Kina are a traditional food for Māori, often eaten raw from the sea. Kina were known to develop a bitter taste during much of the year, with the blooming of the kōwhai in spring or pōhutukawa in summer indicating times when the roe was particularly palatable.

Kina shells, also known as tests, have become a symbol of coastal New Zealand. The shells have been used in crafts, such as ornaments and jewellery boxes.

===Aquaculture===
Sea urchin gonads are highly prized in some Asian and European seafood markets where demand has been increasing. In the New Zealand market, the roe can reach NZ$70 per kg. However, because E. chloroticus is not well known in Japan and has a reputation for having a bitter taste, this sea urchin is unable to reach a high price in export markets.

Despite the fact that E. chloroticus is not a profitable species for aquaculture, there are many studies on the complete culture of this species, especially relating to roe enhancement from fished sea urchins. There is strong interest in the production of good quality roe through roe enhancement, which could allow the export of them to markets such as Japan.

Roe enhancement for only nine weeks can give the greatest return for the lowest costs (feeding and maintenance). Also, it is more profitable to enhance sea urchins with low gonad index which are found in the North Island rather than the South Island.

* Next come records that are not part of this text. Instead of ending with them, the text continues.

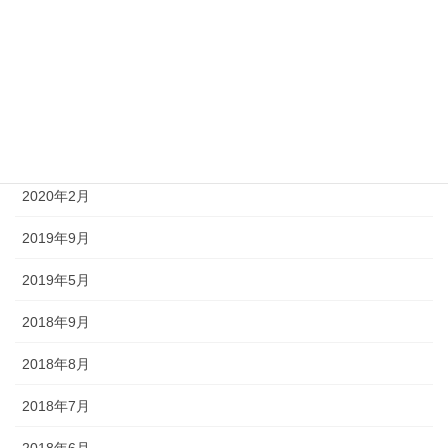
2022年1月
2021年12月
2021年10月
2021年1月
2020年2月
2019年9月
2019年5月
2018年9月
2018年8月
2018年7月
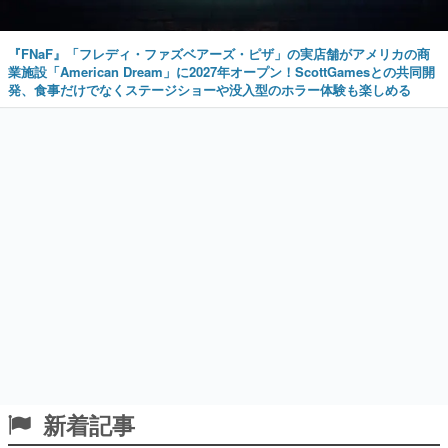
『FNaF』「フレディ・ファズベアーズ・ピザ」の実店舗がアメリカの商
業施設「American Dream」に2027年オープン！ScottGamesとの共同開
発、食事だけでなくステージショーや没入型のホラー体験も楽しめる
新着記事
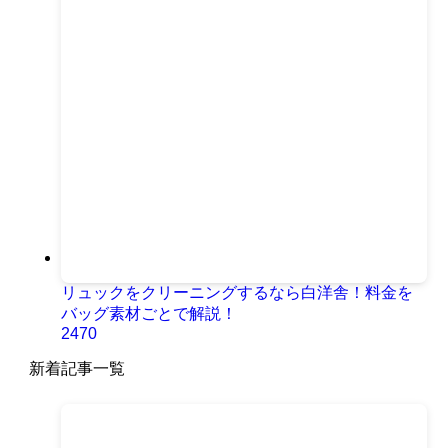
リュックをクリーニングするなら白洋舎！料金を
バッグ素材ごとで解説！
2470
新着記事一覧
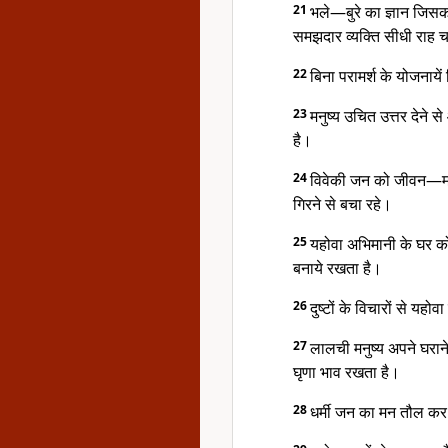
21
भले—बुरे का ज्ञान जिसको न
समझदार व्यक्ति सीधी राह 
22
बिना परामर्श के योजनाय
23
मनुष्य उचित उत्तर देने
है।
24
विवेकी जन को जीवन—मार्ग 
गिरने से बचा रहे।
25
यहोवा अभिमानी के घर को
बनाये रखता है।
26
दुष्टों के विचारों से यह
27
लालची मनुष्य अपने घराने
घृणा भाव रखता है।
28
धर्मी जन का मन तौल कर ब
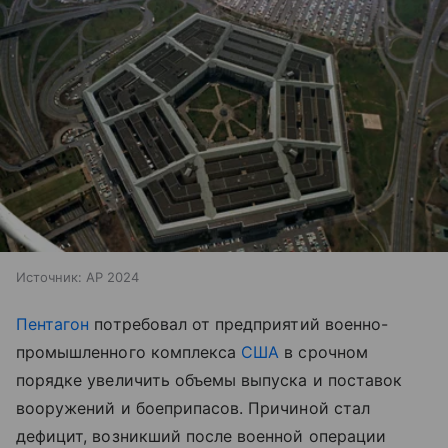
Источник:
AP 2024
Пентагон
потребовал от предприятий военно-
промышленного комплекса
США
в срочном
порядке увеличить объемы выпуска и поставок
вооружений и боеприпасов. Причиной стал
дефицит, возникший после военной операции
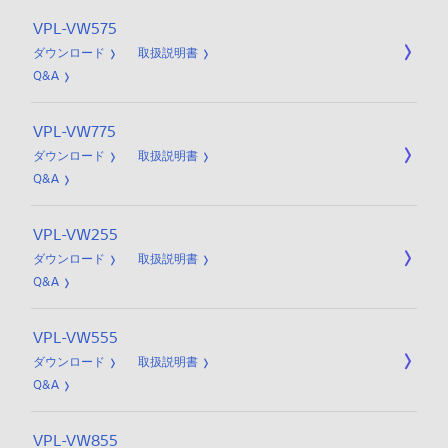
VPL-VW575
ダウンロード
取扱説明書
Q&A
VPL-VW775
ダウンロード
取扱説明書
Q&A
VPL-VW255
ダウンロード
取扱説明書
Q&A
VPL-VW555
ダウンロード
取扱説明書
Q&A
VPL-VW855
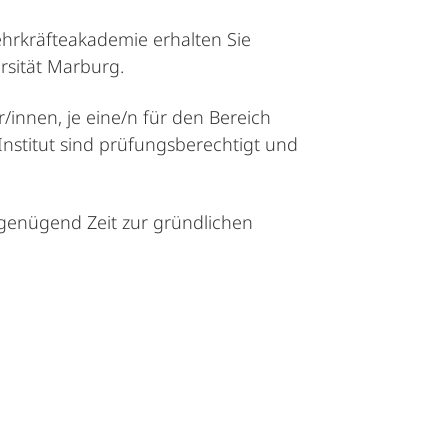
ehrkräfteakademie erhalten Sie
rsität Marburg.
r/innen, je eine/n für den Bereich
Institut sind prüfungsberechtigt und
genügend Zeit zur gründlichen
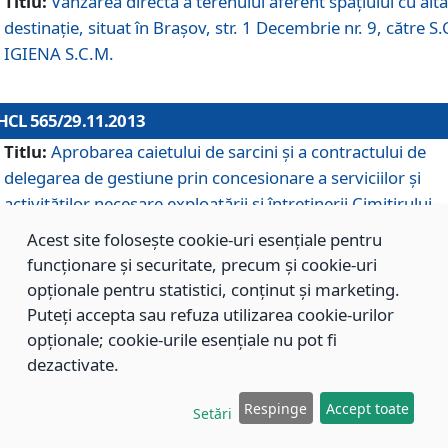
Titlu:
Vânzarea directă a terenului aferent spaţiului cu altă
destinaţie, situat în Braşov, str. 1 Decembrie nr. 9, către S.
IGIENA S.C.M.
HCL 565/29.11.2013
Titlu:
Aprobarea caietului de sarcini şi a contractului de
delegarea de gestiune prin concesionare a serviciilor şi
activităţilor necesare exploatării şi întreţinerii Cimitirului
Municipal Braşov situat în str. Dimitrie Anghel nr. 19.
Acest site folosește cookie-uri esențiale pentru
funcționare și securitate, precum și cookie-uri
opționale pentru statistici, conținut și marketing.
HCL 564/29.11.2013
Puteți accepta sau refuza utilizarea cookie-urilor
Titlu:
Completarea şi modificarea H.C.L. nr. 446/2013, pr
opționale; cookie-urile esențiale nu pot fi
care s-a aprobat studiul de fundamentare pentru
dezactivate.
concesionarea serviciilor de administrare a Cimitirului
Municipal Braşov.
Respinge
Accept toate
Setări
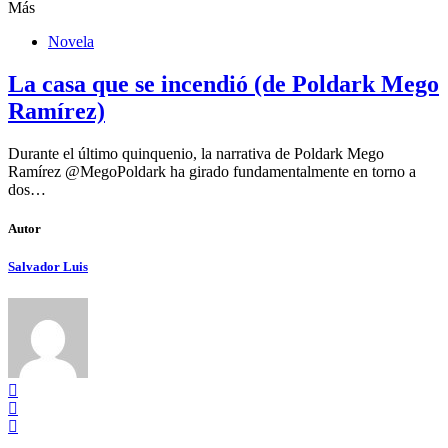
Más
Novela
La casa que se incendió (de Poldark Mego
Ramírez)
Durante el último quinquenio, la narrativa de Poldark Mego
Ramírez @MegoPoldark ha girado fundamentalmente en torno a
dos…
Autor
Salvador Luis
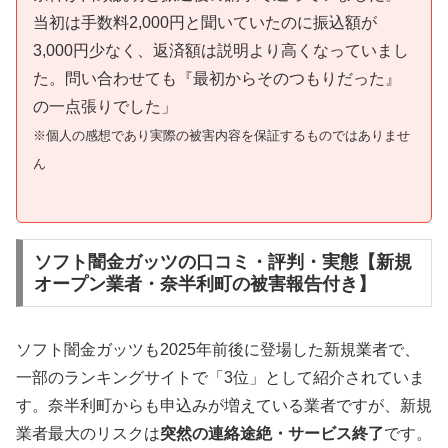
当初は手数料2,000円と聞いていたのに振込額が
3,000円少なく、返済額は説明より高くなっていまし
た。問い合わせても『最初からそのつもりだった』
の一点張りでした」
※個人の感想であり実際の被害内容を保証するものではありませ
ん
ソフト闇金ガッツの口コミ・評判・実態【新規
オープン業者・奈半利町の被害報告付き】
ソフト闇金ガッツも2025年前後に登場した新規業者で、
一部のランキングサイトで「3位」として紹介されていま
す。奈半利町からも申込みが増えている業者ですが、新規
業者最大のリスクは
突然の連絡途絶・サービス終了
です。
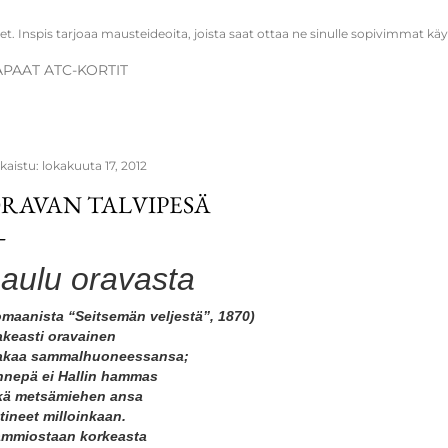
t. Inspis tarjoaa mausteideoita, joista saat ottaa ne sinulle sopivimmat käy
APAAT ATC-KORTIT
lkaistu:
lokakuuta 17, 2012
RAVAN TALVIPESÄ
aulu oravasta
omaanista “Seitsemän veljestä”, 1870)
keasti oravainen
kaa sammalhuoneessansa;
nnepä ei Hallin hammas
kä metsämiehen ansa
tineet milloinkaan.
mmiostaan korkeasta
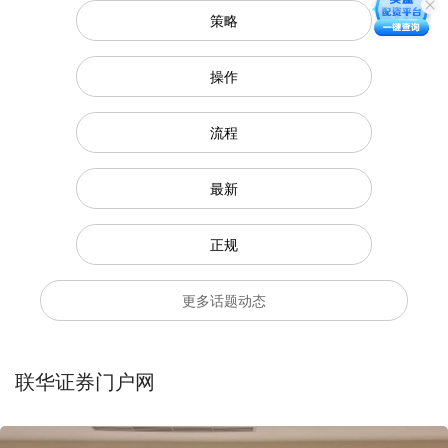
策略
操作
流程
最新
正规
更多话题动态
联华证券门户网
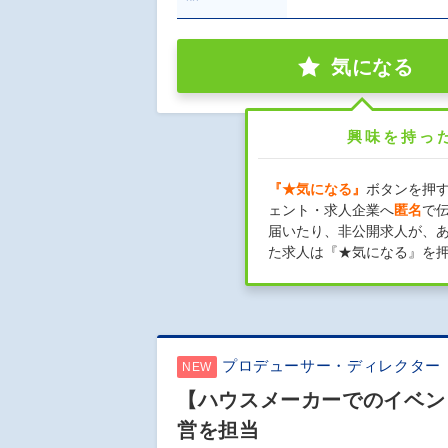
気になる
興味を持っ
『★気になる』
ボタンを押
ェント・求人企業へ
匿名
で
届いたり、非公開求人が、
た求人は『★気になる』を
プロデューサー・ディレクター
NEW
【ハウスメーカーでのイベン
営を担当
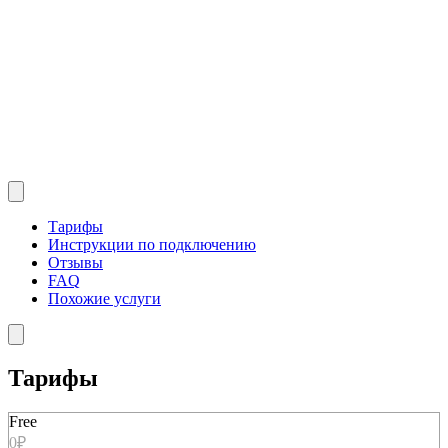
Тарифы
Инструкции по подключению
Отзывы
FAQ
Похожие услуги
Тарифы
Free
0₽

The growth rate in juveniles of E. choloticus maintained in the laboratory is around 1 mm of diameter per month. Maturity in this species depends on the feed quality and availability rather than the sea urchin size. Therefore, it can reach maturity as small as 30 mm if it is fed with a prepared diet.

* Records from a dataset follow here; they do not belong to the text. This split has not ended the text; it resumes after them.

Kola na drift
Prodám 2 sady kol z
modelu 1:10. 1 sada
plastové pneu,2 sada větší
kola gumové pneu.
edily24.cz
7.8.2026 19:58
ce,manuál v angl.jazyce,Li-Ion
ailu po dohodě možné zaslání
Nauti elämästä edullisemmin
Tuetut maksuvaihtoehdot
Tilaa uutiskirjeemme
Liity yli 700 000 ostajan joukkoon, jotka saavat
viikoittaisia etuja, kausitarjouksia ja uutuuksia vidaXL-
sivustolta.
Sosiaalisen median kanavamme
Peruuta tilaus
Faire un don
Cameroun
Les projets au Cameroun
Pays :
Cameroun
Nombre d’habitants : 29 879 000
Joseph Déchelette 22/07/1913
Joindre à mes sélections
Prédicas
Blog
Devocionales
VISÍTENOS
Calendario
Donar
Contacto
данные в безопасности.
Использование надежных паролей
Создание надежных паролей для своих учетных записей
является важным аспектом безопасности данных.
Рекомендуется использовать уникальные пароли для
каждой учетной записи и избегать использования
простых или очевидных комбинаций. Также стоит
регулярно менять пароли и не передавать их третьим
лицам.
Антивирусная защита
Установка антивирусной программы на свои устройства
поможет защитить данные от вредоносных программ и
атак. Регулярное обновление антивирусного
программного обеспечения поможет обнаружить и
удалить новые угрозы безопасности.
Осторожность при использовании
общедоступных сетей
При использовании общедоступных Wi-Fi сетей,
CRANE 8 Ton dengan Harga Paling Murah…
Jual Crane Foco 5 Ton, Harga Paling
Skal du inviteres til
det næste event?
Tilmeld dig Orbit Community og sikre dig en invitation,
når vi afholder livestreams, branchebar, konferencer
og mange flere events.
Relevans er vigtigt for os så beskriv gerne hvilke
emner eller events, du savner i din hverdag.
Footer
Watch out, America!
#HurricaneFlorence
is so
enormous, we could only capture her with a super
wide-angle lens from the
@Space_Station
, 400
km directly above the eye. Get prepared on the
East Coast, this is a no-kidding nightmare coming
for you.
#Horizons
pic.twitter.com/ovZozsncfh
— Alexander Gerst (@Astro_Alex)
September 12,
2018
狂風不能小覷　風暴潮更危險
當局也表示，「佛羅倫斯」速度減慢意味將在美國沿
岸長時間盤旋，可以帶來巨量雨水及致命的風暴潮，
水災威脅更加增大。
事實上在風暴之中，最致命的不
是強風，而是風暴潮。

Artificial diets for sea urchins are well developed. However, more studies in appropriate artificial food for newly settled sea urchins are necessary as well as the design of systems for the nursery culture of post-settled sea urchins.

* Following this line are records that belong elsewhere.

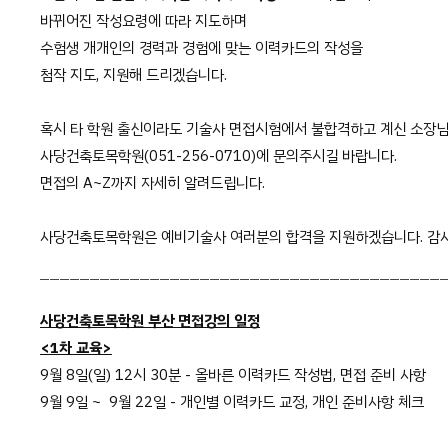
바뀌어진 작성요령에 따라 지도하며
수험생 개개인의 경력과 경험에 맞는 이력카드의 작성을
첨작 지도, 지원해 드리겠습니다.
혹시 타 학원 출신이라도 기술사 면접시험에서 불합격하고 계신 소장
사당건축토목학원(051-256-0710)에 문의주시길 바랍니다.
면접의 A~Z까지 자세히 알려드립니다.
사당건축토목학원은 예비기술사 여러분의 합격을 지원하겠습니다. 감
ㅡㅡㅡㅡㅡㅡㅡㅡㅡㅡㅡㅡㅡㅡㅡㅡㅡㅡㅡㅡㅡㅡㅡㅡㅡㅡㅡㅡㅡㅡㅡㅡㅡㅡㅡㅡㅡㅡㅡㅡ
사당건축토목학원 부산 면접강의 일정
<1차 교육>
9월 8일(일) 12시 30분 - 올바른 이력카드 작성법, 면접 준비 사항
9월 9일 ~ 9월 22일 - 개인별 이력카드 교정, 개인 준비사항 체크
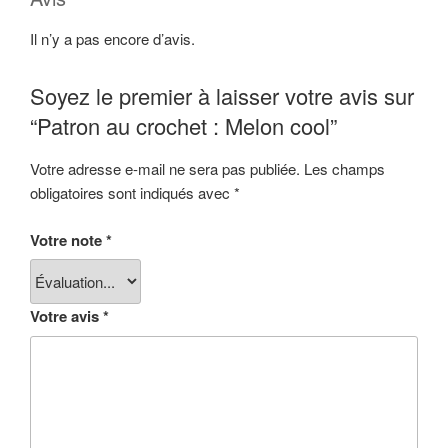
Il n’y a pas encore d’avis.
Soyez le premier à laisser votre avis sur
“Patron au crochet : Melon cool”
Votre adresse e-mail ne sera pas publiée.
Les champs
obligatoires sont indiqués avec
*
Votre note
*
Votre avis
*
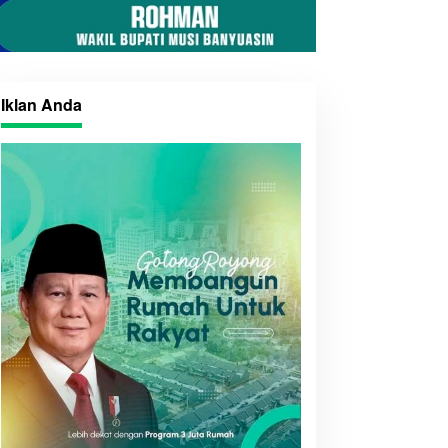
Iklan Anda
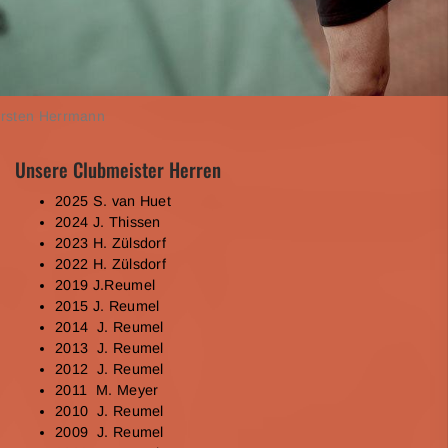
orsten Herrmann
Unsere Clubmeister Herren
2025 S. van Huet
2024 J. Thissen
2023 H. Zülsdorf
2022 H. Zülsdorf
2019 J.Reumel
2015 J. Reumel
2014 J. Reumel
2013 J. Reumel
2012 J. Reumel
2011 M. Meyer
2010 J. Reumel
2009 J. Reumel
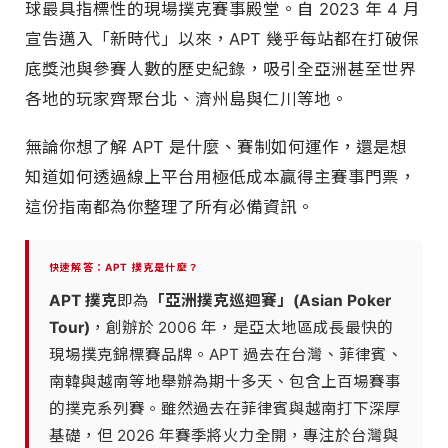
球最具指標性的現場撲克賽事殿堂。自 2023 年 4 月
宣告邁入「新時代」以來，APT 幾乎每站都在打破保
底獎池與參賽人數的歷史紀錄，吸引全亞洲甚至世界
各地的玩家齊聚台北、濟州島與仁川等地。
無論你想了解 APT 是什麼、賽制如何運作，還是想
知道如何透過線上平台用極低成本贏得主賽事門票，
這份指南都為你整理了所有必備資訊。
快速解答：APT 撲克是什麼？
APT 撲克
即為
「亞洲撲克巡迴賽」(Asian Poker
Tour)
，創辦於 2006 年，是亞太地區成長最快的
現場撲克錦標賽品牌。APT 過去在台灣、菲律賓、
南韓與越南等地舉辦為期十多天、包含上百場賽事
的撲克系列賽。雖然過去在菲律賓與越南打下深厚
基礎，但 2026 年賽季將火力全開，專注於台灣與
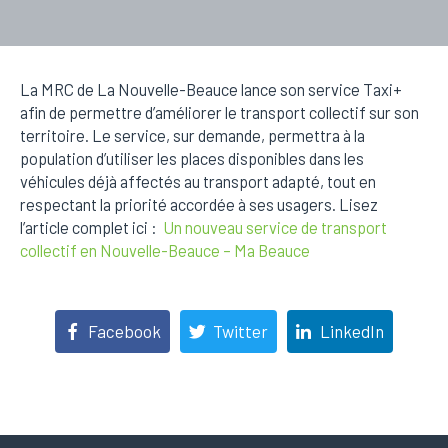
La MRC de La Nouvelle-Beauce lance son service Taxi+
afin de permettre d’améliorer le transport collectif sur son
territoire. Le service, sur demande, permettra à la
population d’utiliser les places disponibles dans les
véhicules déjà affectés au transport adapté, tout en
respectant la priorité accordée à ses usagers. Lisez
l’article complet ici :
Un nouveau service de transport
collectif en Nouvelle-Beauce – Ma Beauce
Facebook
Twitter
LinkedIn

=== Environmental concerns ===
Many of the kina's natural predators, such as crayfish and snapper, have experienced population decline due to the effects of global warming and overfishing. This has increased kina population size all throughout New Zealand. Kina continue to multiply rapidly, even in their natural environment, caused by a lack of adequate predation. Once kina populations become out of control, kelp forest can be entirely eaten away, leaving bare rocks, also known as kina barrens. A notable example of a kina Barren is the Hauraki Gulf Marine Park, which after also experiencing overfishing, has been almost entirely stripped of other marine life.

==Toxicology==
Copper has a detrimental effect on all stages of E. choloticus. For gametes, LOEC of >15 μg/L over one hour. For the pluteus stage, LOEC of 10.4 μg/L over 4 days. For adults, LOEC of 50 μg/L over 2 weeks.